[Dataset excerpts]

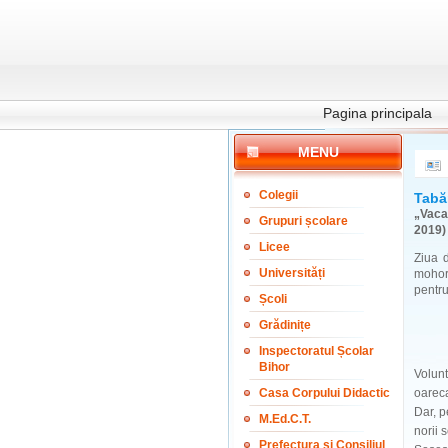
Pagina principala
MENU
Colegii
Tabă
„Vaca
Grupuri școlare
2019)
Licee
Ziua 
Universități
mohor
pentru
Școli
Grădinițe
Inspectoratul Școlar
Bihor
Volunt
Casa Corpului Didactic
oareca
Dar, p
M.Ed.C.T.
norii 
Prefectura și Consiliul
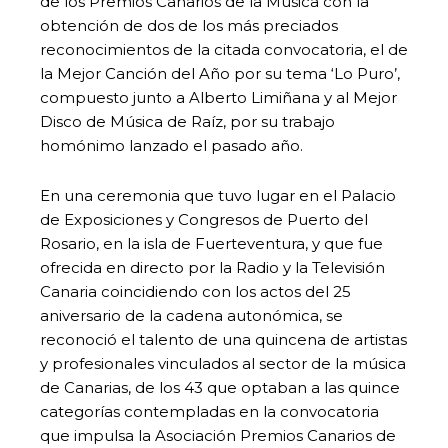
de los Premios Canarios de la Música con la
obtención de dos de los más preciados
reconocimientos de la citada convocatoria, el de
la Mejor Canción del Año por su tema ‘Lo Puro’,
compuesto junto a Alberto Limiñana y al Mejor
Disco de Música de Raíz, por su trabajo
homónimo lanzado el pasado año.
En una ceremonia que tuvo lugar en el Palacio
de Exposiciones y Congresos de Puerto del
Rosario, en la isla de Fuerteventura, y que fue
ofrecida en directo por la Radio y la Televisión
Canaria coincidiendo con los actos del 25
aniversario de la cadena autonómica, se
reconoció el talento de una quincena de artistas
y profesionales vinculados al sector de la música
de Canarias, de los 43 que optaban a las quince
categorías contempladas en la convocatoria
que impulsa la Asociación Premios Canarios de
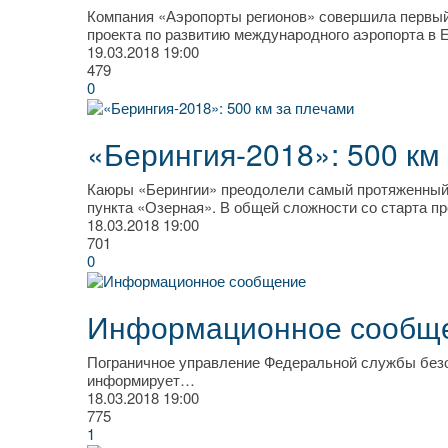
Компания «Аэропорты регионов» совершила первый 
проекта по развитию международного аэропорта в 
19.03.2018
19:00
479
0
«Берингия-2018»: 500 км
Каюры «Берингии» преодолели самый протяженный у
пункта «Озерная». В общей сложности со старта пр
18.03.2018
19:00
701
0
Информационное сообщ
Пограничное управление Федеральной службы безо
информирует…
18.03.2018
19:00
775
1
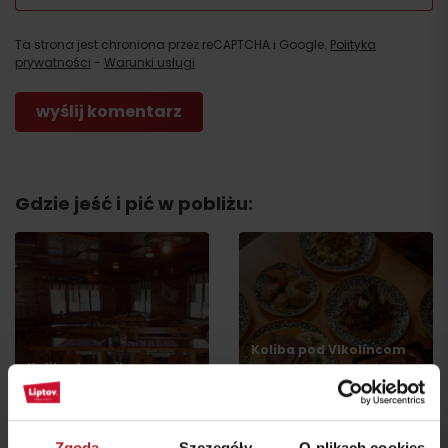
Ta strona jest chroniona przez reCAPTCHA i Google.
Polityka
prywatności
-
Warunki usługi
Przyjazd
Gdzie jeść i pić w pobliżu:
Koliba pod Vlkolíncom
Koliba Janosika
Ružomberok - Biely
Liptovská Osada
Potok
Zgoda
Szczegóły
O plikach cookies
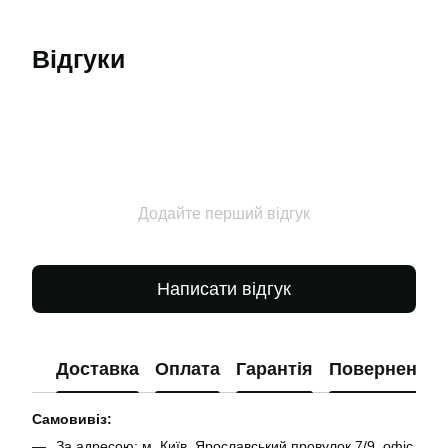
Відгуки
Додайте перший відгук
Написати відгук
Доставка
Оплата
Гарантія
Повернення
Самовивіз:
За адресою: м. Київ, Ярославський провулок 7/9, офіс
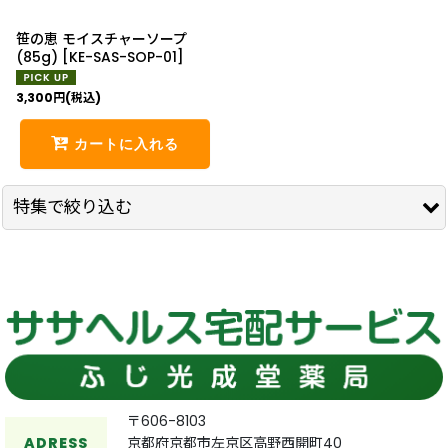
笹の恵 モイスチャーソープ
(85g)
[
KE-SAS-SOP-01
]
3,300
円
(税込)
カートに入れる
特集で絞り込む
SE10+スキンケア
セット割
35周年
京のすっぴんさん
〒606-8103
ADRESS
京都府京都市左京区高野西開町40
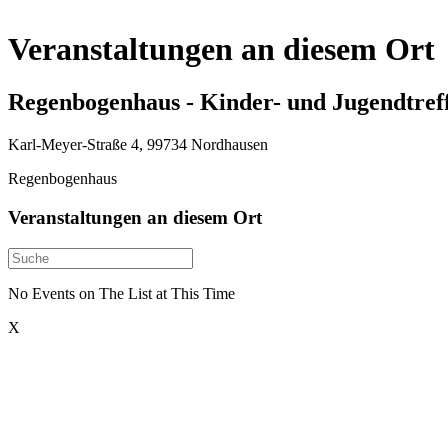
Veranstaltungen an diesem Ort
Regenbogenhaus - Kinder- und Jugendtre
Karl-Meyer-Straße 4, 99734 Nordhausen
Regenbogenhaus
Veranstaltungen an diesem Ort
No Events on The List at This Time
X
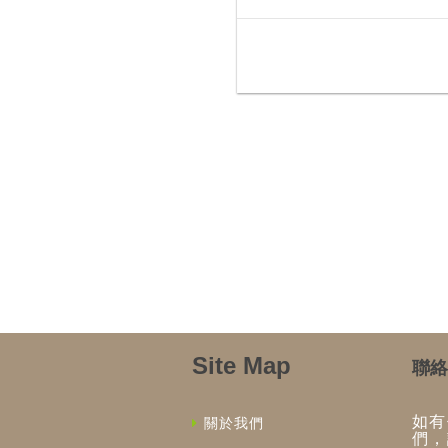
Site Map
聯絡
如有
關於我們
們，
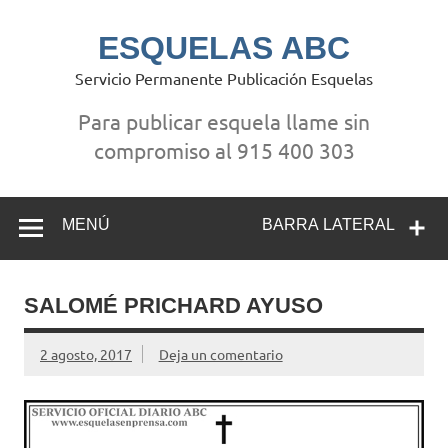
Saltar
al
contenido
ESQUELAS ABC
Servicio Permanente Publicación Esquelas
Para publicar esquela llame sin
compromiso al 915 400 303
MENÚ
BARRA LATERAL
SALOMÉ PRICHARD AYUSO
2 agosto, 2017
Deja un comentario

*Exercise goal:* Among the entries above, how many lines hold the string "Koliba"? Answer with the bare number.

*Response:* 2